McKenzie v. Brandon

71 Cal. 209 | Cal. | 1886

Belcher, C. C.

In June, 1876, the defendant Brandon made application to purchase from the state the west half of a certain thirty-sixth section of land in El Dorado County. At that time he owned the southeast quarter of the section, and had that quarter and eighteen acres of the southwest quarter inclosed by a fence which he has since kept up. He has never resided on the west half of the section, but has usually, in connection with the cultivation of the southeast quarter, cultivated about seven acres of the southwest quarter lying within his inclosure, and has used the balance of the half-section to pasture his stock.

While the eighteen acres were so inclosed and a portion of it cultivated by the defendant, the plaintiff, in February, 1884, made application to purchase from the state the same half-section. In the affidavit on which his application was based he stated, among other things, “that there is no occupation of said lands adverse to any he has.” The contest between the parties as to which had' the right to purchase the land was referred by the surveyor-general to the court below for determination, and after a trial of the case, judgment was entered that plaintiff was and the defendant was not entitled to purchase it.

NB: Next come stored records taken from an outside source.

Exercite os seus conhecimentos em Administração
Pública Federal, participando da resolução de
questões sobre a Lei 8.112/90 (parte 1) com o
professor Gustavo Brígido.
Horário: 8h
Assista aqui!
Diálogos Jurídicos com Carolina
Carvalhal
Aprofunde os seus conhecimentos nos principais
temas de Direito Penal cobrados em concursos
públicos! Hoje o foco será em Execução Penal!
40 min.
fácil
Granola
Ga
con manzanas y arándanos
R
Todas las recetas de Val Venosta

The defendant moved for a new trial, and his motion was granted upon the ground “that the affidavit filed by the plaintiff McKenzie in the surveyor-general’s office failed to show the adverse occupation of the defendant Brandon of a portion of the land.”

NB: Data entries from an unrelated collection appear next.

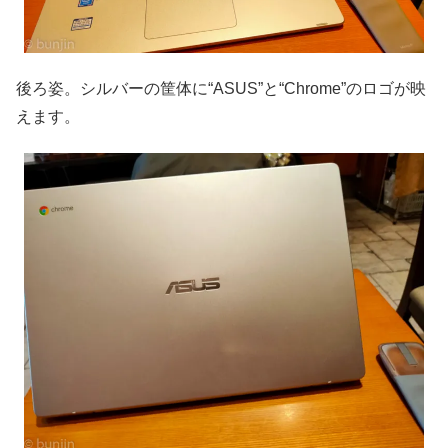
後ろ姿。シルバーの筐体に“ASUS”と“Chrome”のロゴが映
えます。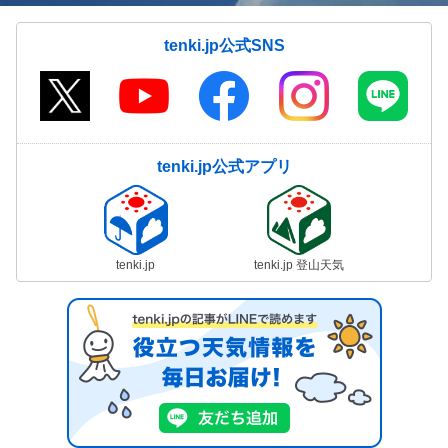
tenki.jp公式SNS
tenki.jp公式アプリ
tenki.jp
tenki.jp 登山天気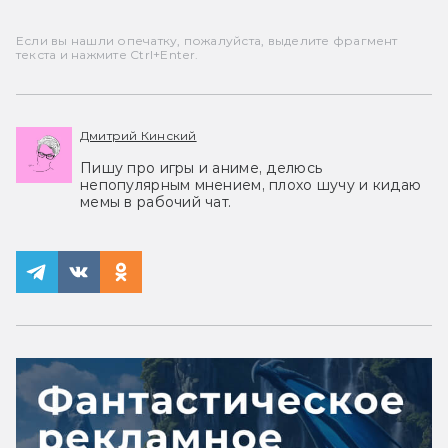
Если вы нашли опечатку, пожалуйста, выделите фрагмент
текста и нажмите Ctrl+Enter.
Дмитрий Кинский
Пишу про игры и аниме, делюсь
непопулярным мнением, плохо шучу и кидаю
мемы в рабочий чат.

From the order granting a new trial this appeal is prosecuted, and the only question to be determined is, What constitutes an adverse, occupation within the meaning of the law as it stood when the affidavit was filed?

*211It is argued for the appellant that to constitute an adverse occupation, within the meaning of section 3495 of the Political Code, the adverse occupant must be an actual settler on the land; or in other words, must himself be in such a position as would entitle him to purchase from the state.

It is well settled that when one seeks to purchase land from the state he must state in his affidavit, and state truly, all the facts required to be stated therein. (Woods v. Sawtelle, 46 Cal. 389; McCoy v. Byrd, 65 Cal. 92; Millidge v. Hyde, 67 Cal. 5; Plummer v. Woodruff, opinion filed February 16, 1887; 72 Cal.) And when the case is brought into court for determination, each party must set forth in his pleadings and show by his proofs that he has strictly complied with the law. (Gilson v. Robinson, 68 Cal. 539.)

The land sought to be purchased in Woods v. Sawtelle, supra, was within Woods’s inclosure, and had been so for several years. Sawtelle made the first application to purchase it, and in his affidavit stated “that there is no occupation of said land adverse to that he now holds.” Woods, by reason of his delay, had lost all preference right to purchase the land, but it was held that the affidavit made by Sawtelle was not the one required by the statute in such a case, and so he had acquired no rights.

The statute then, in- reference to the sale of the sixteenth and thirty-sixth sections, was substantially the same as in 1884, except that after the amendment of 1880, the applicant was required to further state that he was himself an actual settler upon the land.

“The word ‘occupation’ may be so used in connection with other expressions, or under peculiar facts of a case, as to signify a residence. But ordinarily the expression ‘occupation’ ‘possessio pedis,’ ‘subjection to the will and control,’ are employed as synonymous terms, and as signifying actual possession.” (Lawrence v. Fulton, 19 Cal. 690.)

In Woods v. Sawtelle, the word “occupation” was evi*212dently treated as having its ordinary meaning, and we are unable to see anything in the constitution, or statutes since passed, tending to show that its meaning has been changed.

It follows that when the plaintiff made his affidavit, he in effect stated that there was no actual possession of the lands adverse to any he had. This was not true in fact, and the affidavit was not the one required by the code in such a case.

The order should be affirmed.

Searls, C., and Foote, C., concurred.

The Court.

For the reasons given in the foregoing opinion, the order is affirmed.